• [MATERIAL FOR THIS EXERCISE]
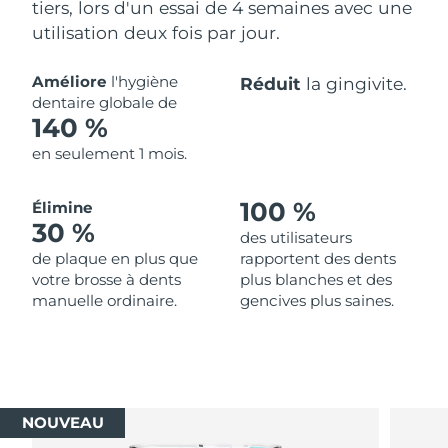
tiers, lors d'un essai de 4 semaines avec une
utilisation deux fois par jour.
Améliore
l'hygiène
Réduit
la gingivite.
dentaire globale de
140 %
en seulement 1 mois.
100 %
Élimine
30 %
des utilisateurs
de plaque en plus que
rapportent des dents
votre brosse à dents
plus blanches et des
manuelle ordinaire.
gencives plus saines.
NOUVEAU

• [EXERCISE AIM] Copy out all the data above exactly as written. Skip the pictures.

• [OUTPUT]
tiers, lors d'un essai de 4 semaines avec une
utilisation deux fois par jour.
Améliore
l'hygiène
Réduit
la gingivite.
dentaire globale de
140 %
en seulement 1 mois.
100 %
Élimine
30 %
des utilisateurs
de plaque en plus que
rapportent des dents
votre brosse à dents
plus blanches et des
manuelle ordinaire.
gencives plus saines.
NOUVEAU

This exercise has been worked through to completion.